Climate data for Tarinkot
| Month | Jan | Feb | Mar | Apr | May | Jun | Jul | Aug | Sep | Oct | Nov | Dec | Year |
| Record high °C (°F) | 18.3 (64.9) | 21.7 (71.1) | 29.5 (85.1) | 39.3 (102.7) | 38.5 (101.3) | 44.5 (112.1) | 43.0 (109.4) | 42.8 (109.0) | 37.9 (100.2) | 36.6 (97.9) | 28.4 (83.1) | 21.6 (70.9) | 44.5 (112.1) |
| Mean daily maximum °C (°F) | 9.3 (48.7) | 11.1 (52.0) | 17.4 (63.3) | 26.0 (78.8) | 31.3 (88.3) | 36.8 (98.2) | 38.4 (101.1) | 37.4 (99.3) | 32.9 (91.2) | 26.5 (79.7) | 18.4 (65.1) | 12.8 (55.0) | 24.9 (76.7) |
| Daily mean °C (°F) | 3.3 (37.9) | 4.9 (40.8) | 10.8 (51.4) | 17.4 (63.3) | 22.4 (72.3) | 28.0 (82.4) | 29.7 (85.5) | 27.7 (81.9) | 22.8 (73.0) | 16.1 (61.0) | 9.0 (48.2) | 5.2 (41.4) | 16.4 (61.6) |
| Mean daily minimum °C (°F) | −2.4 (27.7) | −1.0 (30.2) | 3.8 (38.8) | 9.0 (48.2) | 12.7 (54.9) | 16.8 (62.2) | 18.6 (65.5) | 17.0 (62.6) | 10.9 (51.6) | 5.6 (42.1) | 0.7 (33.3) | −1.6 (29.1) | 7.5 (45.5) |
| Record low °C (°F) | −20 (−4) | −11.9 (10.6) | −7.9 (17.8) | 0.9 (33.6) | 4.0 (39.2) | 7.0 (44.6) | 9.0 (48.2) | 5.6 (42.1) | 0.5 (32.9) | −3.8 (25.2) | −11.1 (12.0) | −15.8 (3.6) | −20 (−4) |
| Average precipitation mm (inches) | 48.9 (1.93) | 61.7 (2.43) | 62.2 (2.45) | 18.3 (0.72) | 8.0 (0.31) | 0.0 (0.0) | 1.4 (0.06) | 0.0 (0.0) | 0.0 (0.0) | 4.8 (0.19) | 12.6 (0.50) | 30.3 (1.19) | 248.2 (9.78) |
| Average rainy days | 7 | 7 | 9 | 5 | 2 | 0 | 0 | 0 | 0 | 1 | 2 | 5 | 38 |
| Average snowy days | 2 | 1 | 0 | 0 | 0 | 0 | 0 | 0 | 0 | 0 | 0 | 0 | 3 |
| Average relative humidity (%) | 60 | 58 | 53 | 44 | 35 | 25 | 26 | 29 | 28 | 33 | 40 | 56 | 41 |
| Mean monthly sunshine hours | 194.4 | 167.2 | 219.1 | 260.8 | 341.1 | 378.3 | 359.5 | 349.3 | 327.2 | 288.1 | 260.9 | 200.4 | 3,346.3 |
Source: NOAA (1972-1982)

==Demographics==

Tarinkot has a population of approximately 127,095 people. Majority of the people are Pashto-speaking ethnic Pashtuns. Neighboring groups such as Hazaras and Baloch people may also be found. In the district, two major Pashtun tribal confederations are represented, Tareen tribes: Popalzai, Barakzai, Nurzai, Achakzai; and the Ghilzai tribes: Tokhi, Hotak.

==Economy==

Tarinkot is the economic center of Uruzgan Province, and sits on the Kandahar-Bamyan Highway. Many of Tarinkot's residents are land and business owners. Others are involved in agriculture, transport and trade. The city is expected to see a large industrial park in the near future.

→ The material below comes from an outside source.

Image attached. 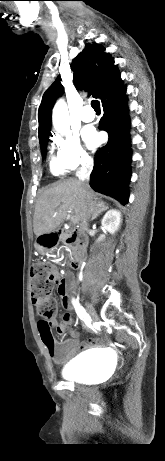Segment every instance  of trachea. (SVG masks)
<instances>
[{"mask_svg":"<svg viewBox=\"0 0 165 461\" xmlns=\"http://www.w3.org/2000/svg\"><path fill=\"white\" fill-rule=\"evenodd\" d=\"M91 106L95 110V112H100V103L98 100H93L91 102Z\"/></svg>","mask_w":165,"mask_h":461,"instance_id":"3493384b","label":"trachea"}]
</instances>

Tarinkot is connected by a road network with Kandahar to the south, Nili in Daikundi Province to the north, and Malistan in Ghazni Province to the northeast. Tarinkot Airport serves the population of the region.

==Education==

There are a number of schools in Tarinkot. The Uruzgan University was established in 2012. It provides higher education to thousands of students.

== Sport ==

Cricket and association football are the most popular sports in the area. The city has one major multipurpose stadium.